Brno Mobile OCR Dataset (B-MOD) is a collection of 2 113 templates (pages of scientific papers). Those templates were captured using 23 various mobile devices under unrestricted conditions ensuring that the obtained photographs contain various amount of blurriness, illumination etc. In total, the dataset contains 19 725 photographs and more than 500k text lines with precise transcriptions. The template pages are divided into three subsets (training, validation and testing).

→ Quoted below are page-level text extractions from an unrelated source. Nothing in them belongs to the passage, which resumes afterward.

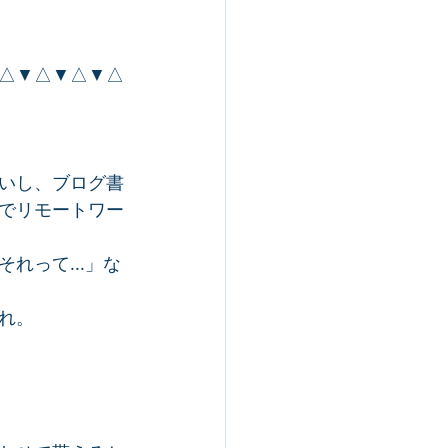
△▼△▼△▼△
いし、ブログ書
でリモートワー
れって...」な
れ。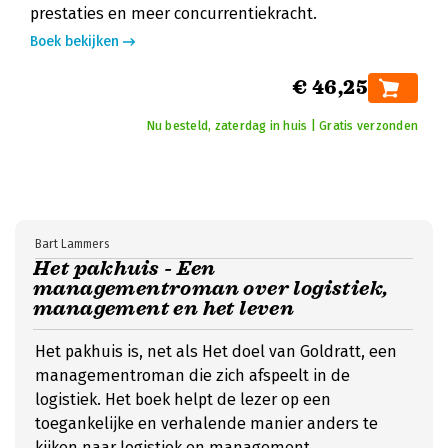
prestaties en meer concurrentiekracht.
Boek bekijken
€ 46,25
Nu besteld, zaterdag in huis | Gratis verzonden
Bart Lammers
Het pakhuis - Een
managementroman over logistiek,
management en het leven
Het pakhuis is, net als Het doel van Goldratt, een
managementroman die zich afspeelt in de
logistiek. Het boek helpt de lezer op een
toegankelijke en verhalende manier anders te
kijken naar logistiek en management.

This dataset may be used for non-commercial research purpose only. If you publish material based on this dataset, we request you to include a reference to the paper:

M. Kišš, M. Hradiš, and O. Kodym, “Brno Mobile OCR Dataset” in 2019 15th IAPR International Conference on Document Analysis and Recognition (ICDAR), IEEE, 2019.

You can download the dataset and evaluate your OCR system below.




You can evaluate your OCR system using the form below. Fill your name or name of your team to identify your results. Please, enter a short description of your system or a link to the description.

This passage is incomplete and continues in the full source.